1836: Awujale Figbajoye Anikilaya established Ejirin market.

1848: Makum Omi-Epe war

1851: King Kosoko sought refuge in Epe

1852: Islam was introduced by followers of Kosoko in Epe.

1854: Kosoko and his chiefs signed a treaty of peace with Mr. B. Campbell, British Counsel not to regain Lagos in return to have palma and Lekki as his port.

1862: British negotiated with Kosoko and obtained from him cessions of Palma and Lekki. Koso, Oshodi Tapa and others left Epe and returned to Lagos on 16 September 1862.

1863: Governor Freeman twice attacked Epe with a force of West Indian Regiment, Hausas and British sailors, Chief Posu Submitted and signed a treaty of cession on 26 March.

1875: Posu, a leading figure among followers of Kosoko to prove his mantle and ceded Epe to the British died in Epe on 14 December 1875.

On 29 December 1882: Awujale Fidipote left Ijebu-Ode in anger unexpectedly to settle at Epe where he remained till his death on 14 June 1885.

On 15 August 1885: Asani Giwa of Okepopo was killed by the Eko Epes at Ikosi Market.

1886: Some Ijebus who came with Awujale Fidipote to Epe killed Agurin, the guard in charge of Ejirin market.

1888: Balogun Agoro of Epe drowned via Lekki

1892: British Expedition to Ijebu-Ode landed in Epe base of operation. Inspector A. cloud Willoughby was shot dead at Odo-Ragunsen.

18 May 1892: Christianity was established in Epe

1894: St. Michael's C.M.S School was established.

1898: Baale Buraimoh Edu, veteran politician sponsored and finance the course of Muslim Education in Epe.

1898: Government Muslim school was opened

1901: Chief Imam Uthman died on 22 January and Epe Town Council was established

1903: Paul Ogunsanya and others brought Roman Catholic Mission to Ibonwon

1905: Misunderstanding between Ijebu-Epe and Eko Epe became much more acute as a result of Ijaw fishermen, fishing on the lagoon.

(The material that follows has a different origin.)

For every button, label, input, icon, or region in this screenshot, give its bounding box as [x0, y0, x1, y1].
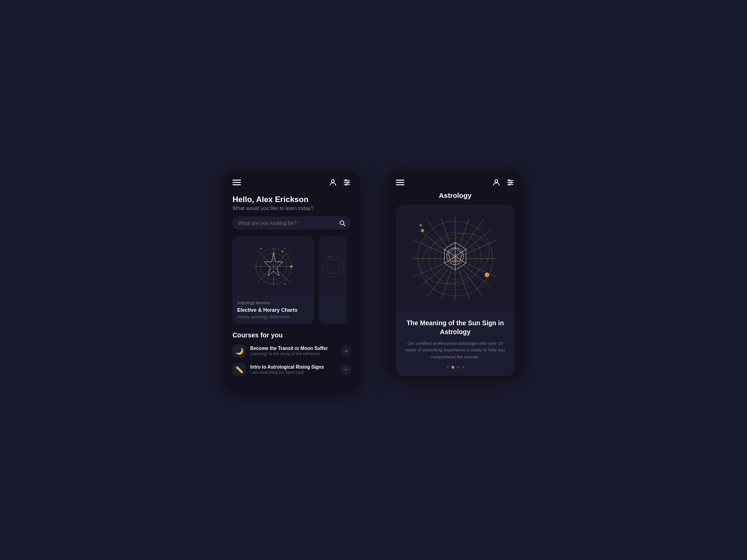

1912: War broke out between Ijebu Epe and Eko Epe

1917: 9 July, Baale Buraimoh Edu died

1923: S.A Mejindade Esq opened the Islamic school which became Ansa-ud-deen school in 1946

In March 1930: Daddy Solomon Ademuwagun introduced Cherubim and Seraphim in Epe.

1937: Commissioner of Colony (Captain Emberton) the District Officer (Mr. Childs) Assistant District Officer (Mr. Gilbons) had an important meeting with Baale Abidakun and Kaka, Balogun Abudu Kadiri Oluwo and Amunikoro Mr. T.O. Seriki and A.B. Egberongbe, all of Ijebu Epe and Eko-Epe on the way and means to engender harmony and mutual dealing towards the re-organization to native administration.

1937, 14–15 September: Commissioner of colony, district officers, bales and Baloguns of Ijebu and Eko Epe had important meetings with the baales of adjourning villages to convey to them the decision taken at the meeting on the 28 of August and to sought their opinions on the proposals set up for the formation of a native administration in District.